ABI genotyping assays kits were utilized to perform SNP analysis of potential metastasis modulating gene variants in eight independent population cohorts (mostly Caucasian). This research first screened 49 candidate SNPs from 16 potential metastasis susceptibility modulating genes across two pilot cohorts that were chosen based on mouse model study results. Seven candidate SNPs from four different genes (SIPA1, ARAP3, RRP1B, BRD4) showed association with cancer survival in two pilot cohorts. These SNPs were subsequently assayed in other larger independent cohorts.

The results showed that two ARAP3 gene SNPs, rs440279 and rs3763120, were associated with important clinical markers - response to first line chemotherapy and reduced patient survival (with and without stratification of lymph node metastasis status and oestrogen receptor status). Four SIPA1 gene SNPs (SNP rs931127, rs746429, rs2448490 and rs3741378) were also found to be associated with patient outcome; rs746429 (missense SNP) was associated with poor outcome in metastasis-free, disease-free and overall-survival in the largest (Rotterdam, the Netherlands) population. The SNP rs2448490 (intronic SNP) from the same gene was found to be associated with better survival rate in the lymph node metastasis negative/oestrogen receptor positive patients. Since the SIPA1 protein and the RRP1B protein were shown to physically interact with each other and the SIPA1 SNP rs2448490 and RRP1B SNP rs9306160 both showed association with survival in the lymph node metastasis negative/oestrogen receptor positive class of patients; a combined analysis of the SIPA1 SNP rs2448490 and RRP1B SNP rs9306160 was performed, giving the best prognosis in the lymph node metastasis negative/oestrogen receptor positive subgroup.

SNPs in the other SIPA1 protein binding partner, BRD4, also showed association with progression-free survival. SNPs from the three genes, SIPA1, RRP1B and BRD4 which are known to be the corner-stone of the Diasporin pathway (Crawford, et al., 2008), a novel pathway in the metastasis process, showed association with breast cancer metastasis and metastasis related survival in multiple independent populations, adding support for these genes as metastasis modulator genes. In addition, the SNP rs3741378 from the SIPA1 gene also showed association with breast cancer incidence, indicating that the SIPA1 gene may not only be a breast cancer metastasis modulating gene but also a breast cancer susceptibility gene. To further investigate the role of this gene in breast cancer, molecular characterisation of an identified Sipa1 protein binding partner, Calmodulin 2, was also undertaken as part of this research. Calm2 was first identified as a potential Sipa1 protein binding partner from yeast two hybrid analysis, (Myriad Genetics, Salt Lake City, UT) with confirmation of binding verified by Coimmunoprecipitation assay. Stable cell lines with up-regulation of Calm2 gene were subsequently created. The stable cell lines were used in in vivo analyses to investigate the possible role of the Calm2 in breast cancer metastasis. However, deriving any firm conclusions from the in vivo analysis of Calm2 can’t be drawn as the control samples of this study didn’t provide adequate data and further investigations of Calm2’s possible role in metastasis are required.

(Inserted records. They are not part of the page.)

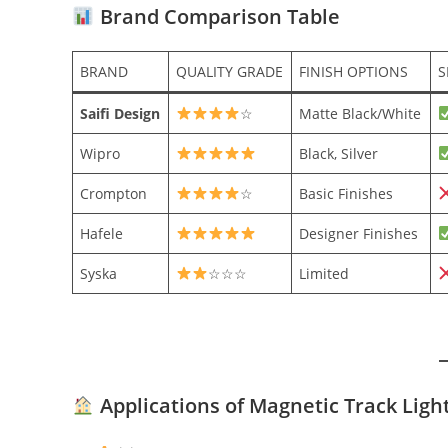
Brand Comparison Table
BRAND
QUALITY GRADE
FINISH OPTIONS
S
Saifi Design
☆
Matte Black/White
Wipro
Black, Silver
Crompton
☆
Basic Finishes
Hafele
Designer Finishes
Syska
☆☆☆
Limited
Applications of Magnetic Track Ligh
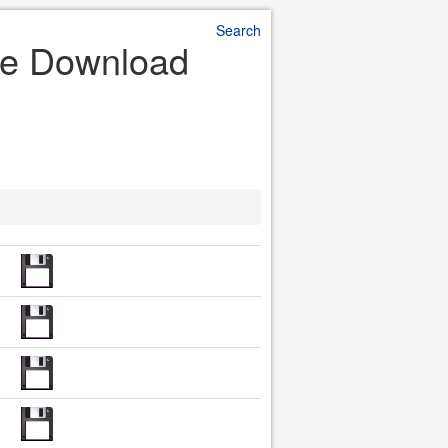
Search
ile Download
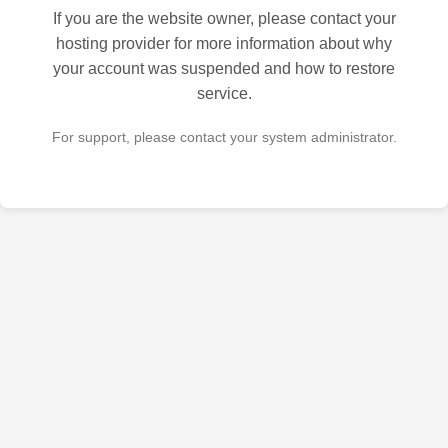
If you are the website owner, please contact your
hosting provider for more information about why
your account was suspended and how to restore
service.
For support, please contact your system administrator.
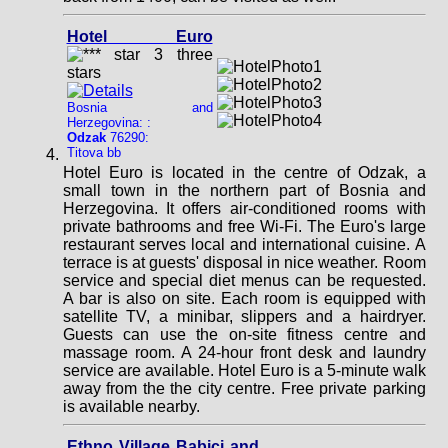
Hotel Euro
Bosnia and
Herzegovina: :
Odzak
76290:
Titova bb
Hotel Euro is located in the centre of Odzak, a
small town in the northern part of Bosnia and
Herzegovina. It offers air-conditioned rooms with
private bathrooms and free Wi-Fi. The Euro's large
restaurant serves local and international cuisine. A
terrace is at guests' disposal in nice weather. Room
service and special diet menus can be requested.
A bar is also on site. Each room is equipped with
satellite TV, a minibar, slippers and a hairdryer.
Guests can use the on-site fitness centre and
massage room. A 24-hour front desk and laundry
service are available. Hotel Euro is a 5-minute walk
away from the the city centre. Free private parking
is available nearby.
Ethno Village Babici and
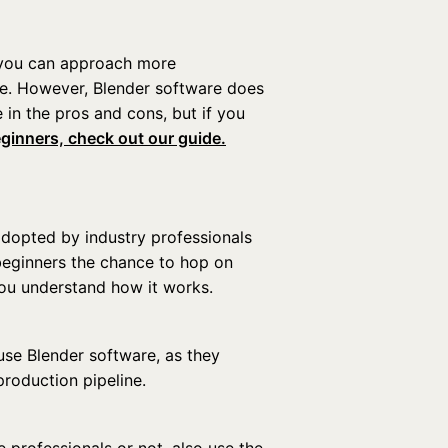
r, you can approach more
e. However, Blender software does
 in the pros and cons, but if you
eginners, check out our guide.
 adopted by industry professionals
 beginners the chance to hop on
you understand how it works.
use Blender software, as they
production pipeline.
e professionals or not, also use the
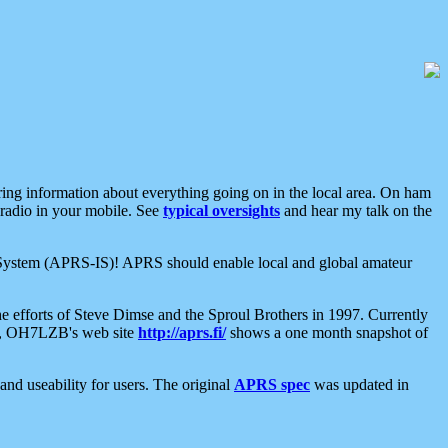
aring information about everything going on in the local area. On ham
 radio in your mobile. See
typical oversights
and hear my talk on the
net System (APRS-IS)! APRS should enable local and global amateur
e efforts of Steve Dimse and the Sproul Brothers in 1997. Currently
su, OH7LZB's web site
http://aprs.fi/
shows a one month snapshot of
nd useability for users. The original
APRS spec
was updated in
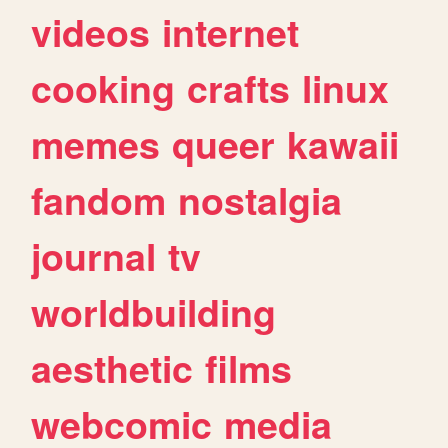
videos
internet
cooking
crafts
linux
memes
queer
kawaii
fandom
nostalgia
journal
tv
worldbuilding
aesthetic
films
webcomic
media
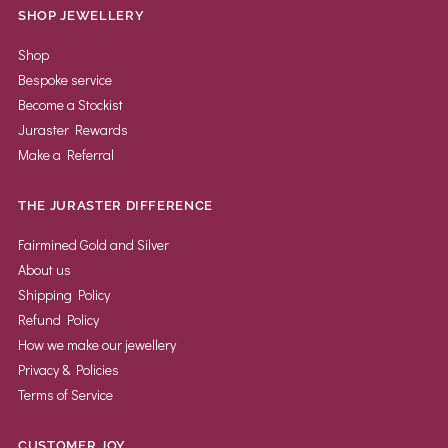
SHOP JEWELLERY
Shop
Bespoke service
Become a Stockist
Juraster Rewards
Make a Referral
THE JURASTER DIFFERENCE
Fairmined Gold and Silver
About us
Shipping Policy
Refund Policy
How we make our jewellery
Privacy & Policies
Terms of Service
CUSTOMER JOY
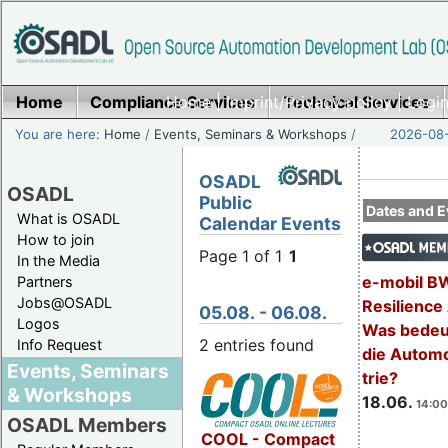
Home
Compliance Services
Home
|
Imprint/Privacy policy
Technical Services
|
Login
You are here:
Home
/
Events, Seminars & Workshops
/
2026-08-
OSADL
OSADL
Public
Dates and E
What is OSADL
Calendar Events
How to join
Page 1 of 1
1
In the Media
e-mobil B
Partners
Jobs@OSADL
Resilience
05.08. - 06.08.
Logos
Was bedeut
2 entries found
Info Request
die Automo
Events, Seminars
trie?
& Workshops
18.06.
14:00
OSADL Members
COOL - Compact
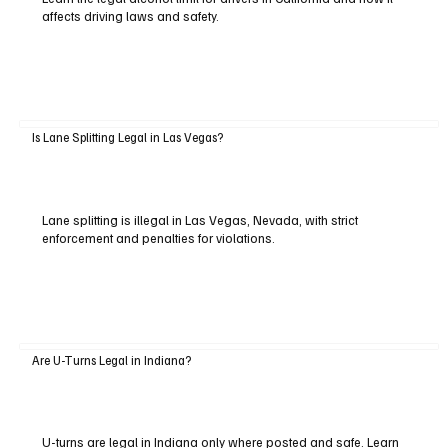
affects driving laws and safety.
Is Lane Splitting Legal in Las Vegas?
Lane splitting is illegal in Las Vegas, Nevada, with strict
enforcement and penalties for violations.
Are U-Turns Legal in Indiana?
U-turns are legal in Indiana only where posted and safe. Learn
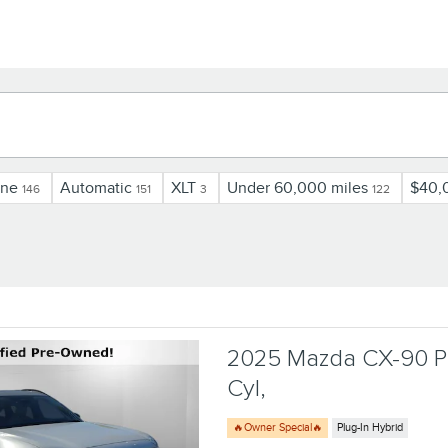
ine
Automatic
XLT
Under 60,000 miles
$40,
146
151
3
122
2025 Mazda CX-90 Ph
Cyl,
🔥Owner Special🔥
Plug-In Hybrid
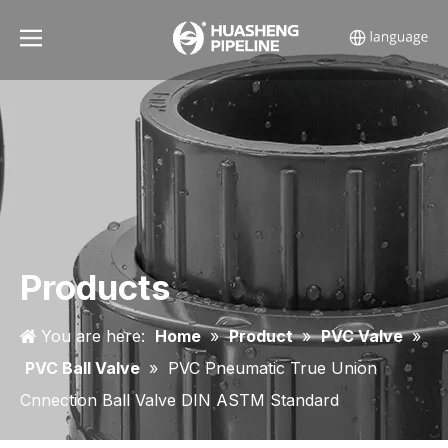
Products
You are here:
Home
»
Product
»
PVC Valve
»
PVC Ball Valve
»
PVC Pneumatic True Union
Cnnection Ball Valve DIN ASTM Standard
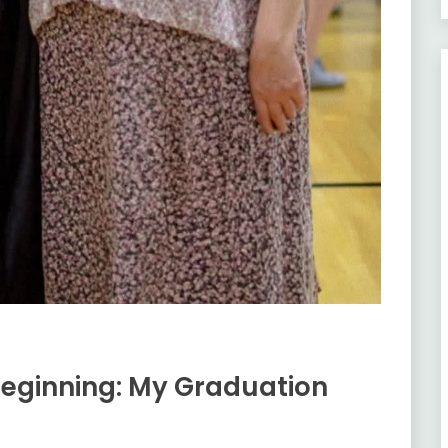
eginning: My Graduation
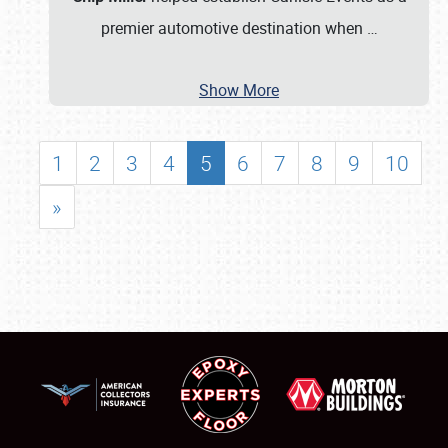
premier automotive destination when
…
Show More
1
2
3
4
5
6
7
8
9
10
»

These novel metastasis susceptibility modulating genes have previously shown association with breast cancer at the transcriptional and translational level. The results of this study provide evidence that these genes are engaged in human breast cancer survival at the genetic level. The data provide evidence of association between subtle inherited genetic variation of these novel breast cancer metastasis modulators and breast cancer patient outcomes in various independent human populations. The results of this research also provide additional evidence that genetic variation is involved in human breast cancer metastasis and survival. The observation that genetic variation may be an independent indicator for lymph node metastasis, negative/oestrogen receptor positive status, suggests a novel hypothesis in relation to breast cancer biology, ie breast tumours that do and do not colonize to the lymph node system may represent two distinct subtypes of breast cancer, with distinct tumour cell biology and mechanisms of progression.